__What the task asks__:
Give only the number of lines in the data that contain the word "Thiết".
BEGIN Given information
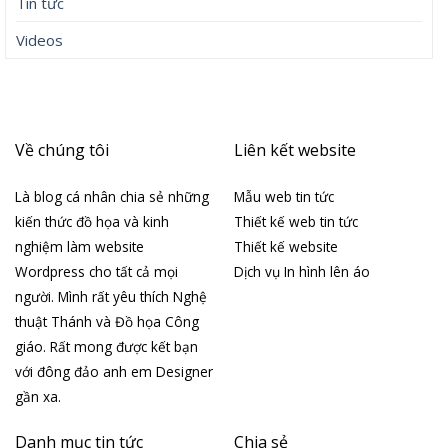
Tin tức
Videos
Về chúng tôi
Liên kết website
Là blog cá nhân chia sẻ những
Mẫu web tin tức
kiến thức đồ họa và kinh
Thiết kế web tin tức
nghiệm làm website
Thiết kế website
Wordpress cho tất cả mọi
Dịch vụ In hình lên áo
người. Mình rất yêu thích Nghệ
thuật Thánh và Đồ họa Công
giáo. Rất mong được kết bạn
với đông đảo anh em Designer
gần xa.
Danh mục tin tức
Chia sẻ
END Given information
__Written response__:
2